Question

Find out the moment of inertia of the following structure (written as $PHYSICS$ ) about the axis $AB$ made of thin uniform rods of mass per unit length $\lambda$ .

A. $13\lambda {l^3}$
B. $10\lambda {l^3}$
C. $7\lambda {l^3}$
D. $11\lambda {l^3}$

Answer 1

In this question, use the moment of inertia concept that is product of mass and square of its perpendicular distance from the origin to calculate the moment of inertia of a latter. The total number of letters in “PHYSICS” is $7$. And multiply the moment of inertia by seven to calculate the total moment of inertia.

Complete step by step answer:
In this problem, first we must know about the moment of inertia. As per definition we know that, moment of inertia is a quantity representing the body’s tendency to resist the angular acceleration, which is the sum of the products of the mass of each particle in the body with square of its distance from the axis of rotation moment of inertia is used to calculate the angular momentum and allows us to explain how is the rotation motion change when the distribution of mass change.

As we know that the mathematical expression of the moment of inertia is,
$I = m{r^2}$

Where, $r$ is the perpendicular distance from the origin and $m$ is the mass.

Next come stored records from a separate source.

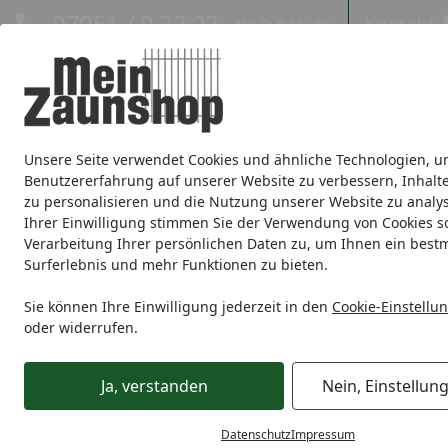
Hotline
07051 / 9 22 22
Kontakt
Mo-Fr. 8-16 Uhr
Kontakt
Eigene Montage-Teams
Unsere Seite verwendet Cookies und ähnliche Technologien, u
Sichtschutz
Doppelstabmatte
Zaunsets
Gabionen
Ei
Benutzererfahrung auf unserer Website zu verbessern, Inhalt
zu personalisieren und die Nutzung unserer Website zu analys
Zaunmarken
Ihrer Einwilligung stimmen Sie der Verwendung von Cookies s
Verarbeitung Ihrer persönlichen Daten zu, um Ihnen ein best
Surferlebnis und mehr Funktionen zu bieten.
Zaunmarken
TraumGarten
TraumGarten Tore
Startseite
TraumGarten Tore
Sie können Ihre Einwilligung jederzeit in den
Cookie-Einstellu
oder widerrufen.
Wählen Sie Ihre Wunschkategorie
Ja, verstanden
Nein, Einstellun
TraumGarten Einzeltore
TraumGarten
TraumGarten Einzeltore
TraumGart
Datenschutz
Impressum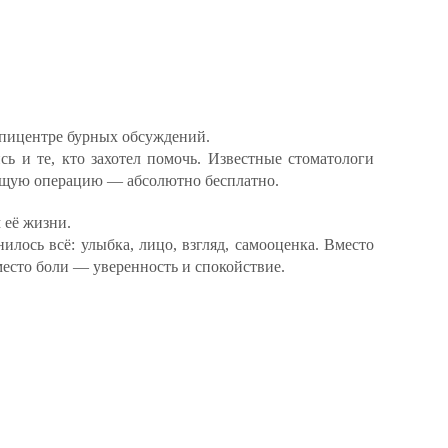
эпицентре бурных обсуждений.
ь и те, кто захотел помочь. Известные стоматологи
ящую операцию — абсолютно бесплатно.
 её жизни.
илось всё: улыбка, лицо, взгляд, самооценка. Вместо
есто боли — уверенность и спокойствие.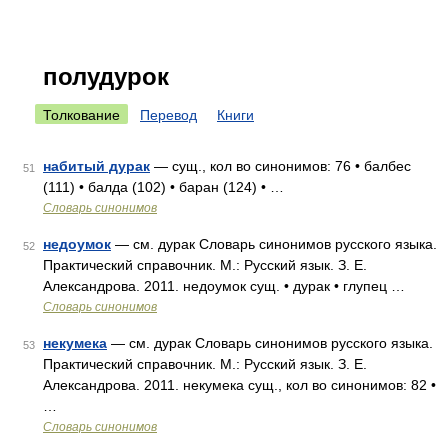
полудурок
Толкование
Перевод
Книги
набитый дурак
— сущ., кол во синонимов: 76 • балбес
51
(111) • балда (102) • баран (124) • …
Словарь синонимов
недоумок
— см. дурак Словарь синонимов русского языка.
52
Практический справочник. М.: Русский язык. З. Е.
Александрова. 2011. недоумок сущ. • дурак • глупец …
Словарь синонимов
некумека
— см. дурак Словарь синонимов русского языка.
53
Практический справочник. М.: Русский язык. З. Е.
Александрова. 2011. некумека сущ., кол во синонимов: 82 •
…
Словарь синонимов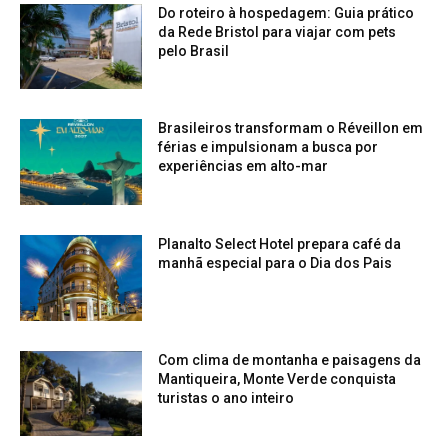
Do roteiro à hospedagem: Guia prático
da Rede Bristol para viajar com pets
pelo Brasil
Brasileiros transformam o Réveillon em
férias e impulsionam a busca por
experiências em alto-mar
Planalto Select Hotel prepara café da
manhã especial para o Dia dos Pais
Com clima de montanha e paisagens da
Mantiqueira, Monte Verde conquista
turistas o ano inteiro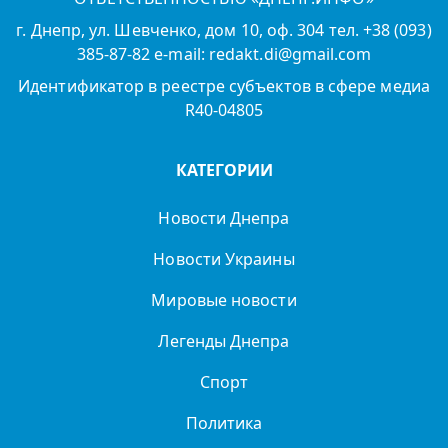
г. Днепр, ул. Шевченко, дом 10, оф. 304 тел. +38 (093)
385-87-82 e-mail: redakt.di@gmail.com
Идентификатор в реестре субъектов в сфере медиа
R40-04805
КАТЕГОРИИ
Новости Днепра
Новости Украины
Мировые новости
Легенды Днепра
Спорт
Политика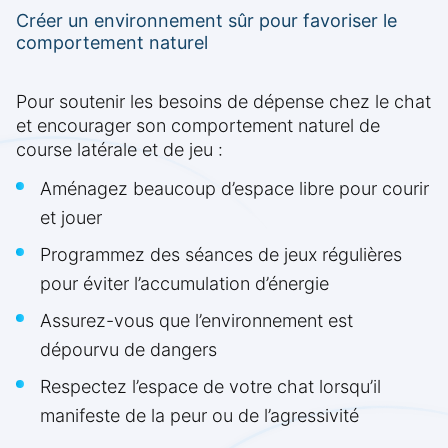
Créer un environnement sûr pour favoriser le
comportement naturel
Pour soutenir les besoins de dépense chez le chat
et encourager son comportement naturel de
course latérale et de jeu :
Aménagez beaucoup d’espace libre pour courir
et jouer
Programmez des séances de jeux régulières
pour éviter l’accumulation d’énergie
Assurez-vous que l’environnement est
dépourvu de dangers
Respectez l’espace de votre chat lorsqu’il
manifeste de la peur ou de l’agressivité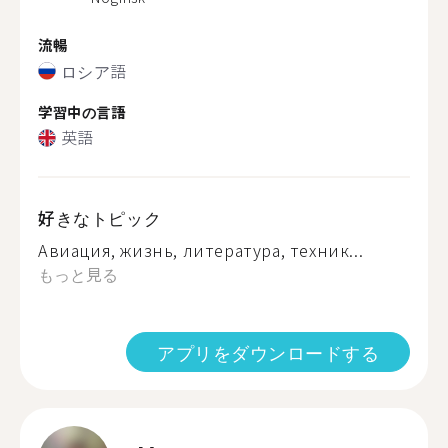
流暢
ロシア語
学習中の言語
英語
好きなトピック
Авиация, жизнь, литература, техник...
もっと見る
アプリをダウンロードする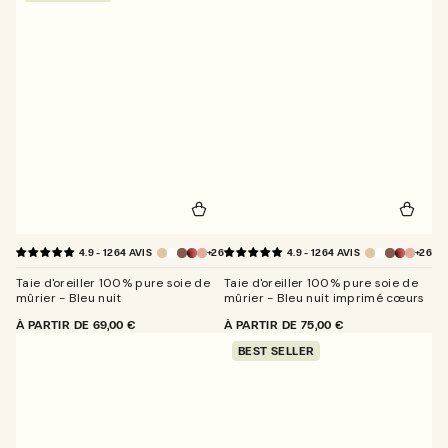
+26
+26
4.9 - 1264 AVIS
4.9 - 1264 AVIS
Taie d'oreiller 100% pure soie de
Taie d'oreiller 100% pure soie de
mûrier - Bleu nuit
mûrier - Bleu nuit imprimé cœurs
PRIX
À PARTIR DE
69,00 €
PRIX
À PARTIR DE
75,00 €
NORMAL
NORMAL
BEST SELLER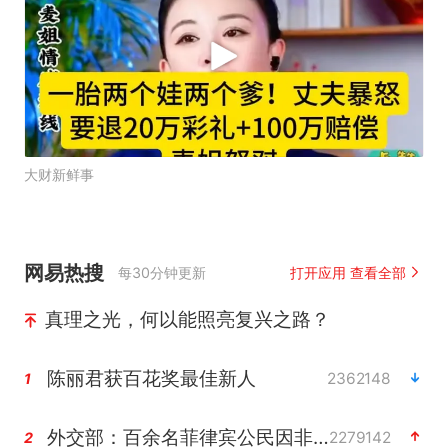
大财新鲜事
网易热搜
每30分钟更新
打开应用 查看全部
真理之光，何以能照亮复兴之路？
陈丽君获百花奖最佳新人
2362148
1
外交部：百余名菲律宾公民因非法就业、非法居留被依法处理
2279142
2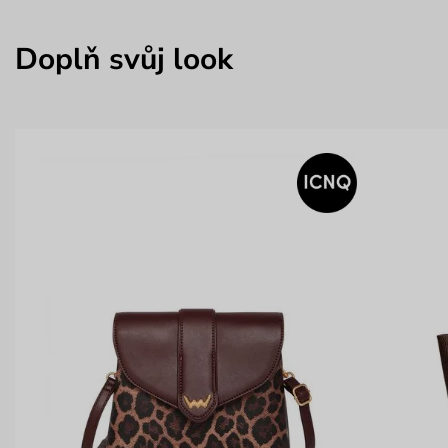
Doplň svůj look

Also, in this question given that mass per unit length is $\lambda$ and the perpendicular distance from the origin is $l$
So, the mass will be,
$m = \lambda \times l$
It is given in the question that each letter is made up of same rod, so the mass of each latter will be $m = \lambda \times l$

Now we will calculate the moment of inertia of letter $P$ by substituting the values in the moment of inertia equation as,
$I = \lambda l \times {l^2}$
$\Rightarrow I = \lambda {l^3}$

As we know that the total latter in the word PHYSICS is $7$.
Therefore, the total moment of inertia of the word Physics will be $7\lambda {l^3}$

Therefore, option C is correct.

Note:
The given question is based on the length of the rod as the density of the rod is depend on the length, so we have taken the distance based on the center of the rod length, but if the density depend on the volume of the rod then the distance will be taken on the basis on the center of mass.